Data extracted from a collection

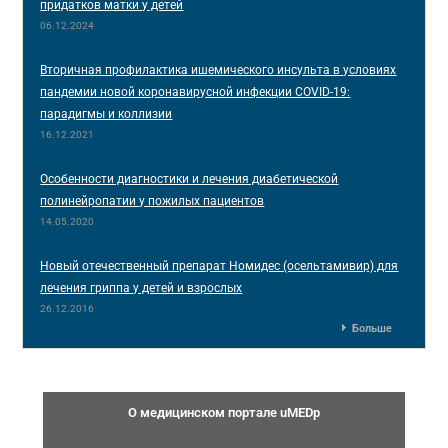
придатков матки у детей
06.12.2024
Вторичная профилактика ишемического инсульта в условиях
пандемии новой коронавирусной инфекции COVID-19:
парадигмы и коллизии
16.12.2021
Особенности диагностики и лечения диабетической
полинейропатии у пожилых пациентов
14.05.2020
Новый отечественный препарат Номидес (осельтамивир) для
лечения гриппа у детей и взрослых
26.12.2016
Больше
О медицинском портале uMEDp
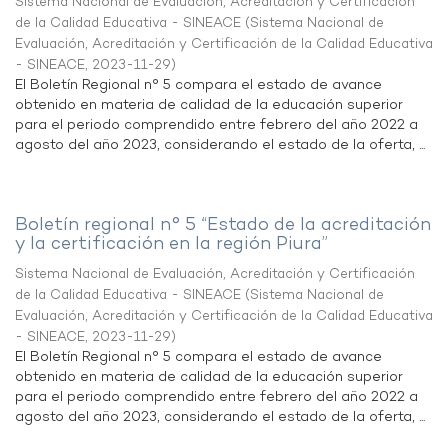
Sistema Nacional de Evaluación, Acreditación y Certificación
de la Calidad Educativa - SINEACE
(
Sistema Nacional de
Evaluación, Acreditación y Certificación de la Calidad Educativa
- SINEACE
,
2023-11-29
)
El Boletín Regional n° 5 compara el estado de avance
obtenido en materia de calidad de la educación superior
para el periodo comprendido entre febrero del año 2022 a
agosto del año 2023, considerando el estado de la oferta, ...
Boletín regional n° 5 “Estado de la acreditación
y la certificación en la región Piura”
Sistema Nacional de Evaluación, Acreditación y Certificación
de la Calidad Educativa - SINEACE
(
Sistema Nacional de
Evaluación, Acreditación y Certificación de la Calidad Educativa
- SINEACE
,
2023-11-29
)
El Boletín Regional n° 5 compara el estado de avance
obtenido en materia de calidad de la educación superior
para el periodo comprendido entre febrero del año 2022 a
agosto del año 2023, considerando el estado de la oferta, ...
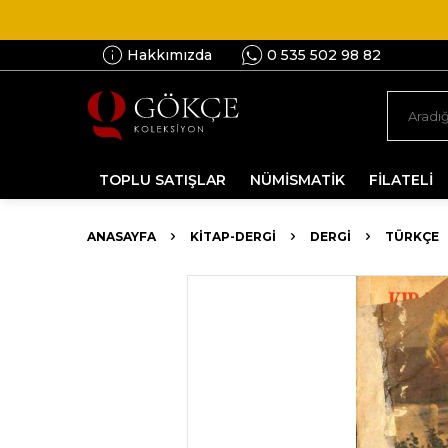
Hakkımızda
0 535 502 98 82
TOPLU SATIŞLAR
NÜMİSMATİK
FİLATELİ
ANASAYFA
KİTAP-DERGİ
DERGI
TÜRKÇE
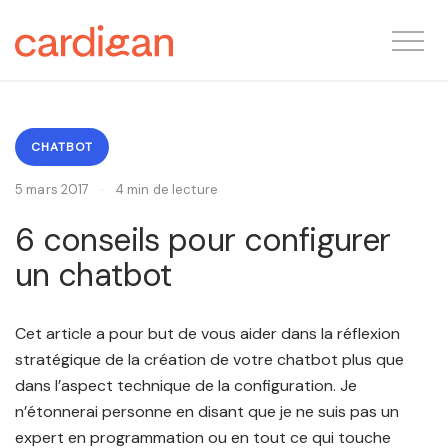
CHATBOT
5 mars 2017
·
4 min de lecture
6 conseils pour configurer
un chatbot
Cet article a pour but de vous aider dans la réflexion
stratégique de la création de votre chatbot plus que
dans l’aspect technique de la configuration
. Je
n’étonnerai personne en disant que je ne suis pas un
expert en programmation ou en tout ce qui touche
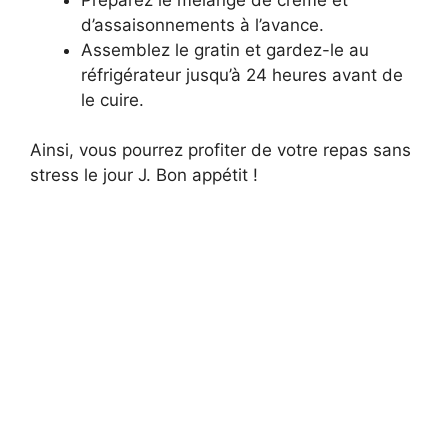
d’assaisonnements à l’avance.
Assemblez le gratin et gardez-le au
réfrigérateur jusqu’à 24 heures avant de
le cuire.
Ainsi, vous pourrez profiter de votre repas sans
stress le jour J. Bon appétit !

Brief: Repeat all entries exactly, pictures excluded.

Solution to this problem:
придатков матки у детей
06.12.2024
Вторичная профилактика ишемического инсульта в условиях
пандемии новой коронавирусной инфекции COVID-19:
парадигмы и коллизии
16.12.2021
Особенности диагностики и лечения диабетической
полинейропатии у пожилых пациентов
14.05.2020
Новый отечественный препарат Номидес (осельтамивир) для
лечения гриппа у детей и взрослых
26.12.2016
Больше
О медицинском портале uMEDp
Sistema Nacional de Evaluación, Acreditación y Certificación
de la Calidad Educativa - SINEACE
(
Sistema Nacional de
Evaluación, Acreditación y Certificación de la Calidad Educativa
- SINEACE
,
2023-11-29
)
El Boletín Regional n° 5 compara el estado de avance
obtenido en materia de calidad de la educación superior
para el periodo comprendido entre febrero del año 2022 a
agosto del año 2023, considerando el estado de la oferta, ...
Boletín regional n° 5 “Estado de la acreditación
y la certificación en la región Piura”
Sistema Nacional de Evaluación, Acreditación y Certificación
de la Calidad Educativa - SINEACE
(
Sistema Nacional de
Evaluación, Acreditación y Certificación de la Calidad Educativa
- SINEACE
,
2023-11-29
)
El Boletín Regional n° 5 compara el estado de avance
obtenido en materia de calidad de la educación superior
para el periodo comprendido entre febrero del año 2022 a
agosto del año 2023, considerando el estado de la oferta, ...
Hakkımızda
0 535 502 98 82
TOPLU SATIŞLAR
NÜMİSMATİK
FİLATELİ
ANASAYFA
KİTAP-DERGİ
DERGI
TÜRKÇE
CHATBOT
5 mars 2017
·
4 min de lecture
6 conseils pour configurer
un chatbot
Cet article a pour but de vous aider dans la réflexion
stratégique de la création de votre chatbot plus que
dans l’aspect technique de la configuration
. Je
n’étonnerai personne en disant que je ne suis pas un
expert en programmation ou en tout ce qui touche
d’assaisonnements à l’avance.
Assemblez le gratin et gardez-le au
réfrigérateur jusqu’à 24 heures avant de
le cuire.
Ainsi, vous pourrez profiter de votre repas sans
stress le jour J. Bon appétit !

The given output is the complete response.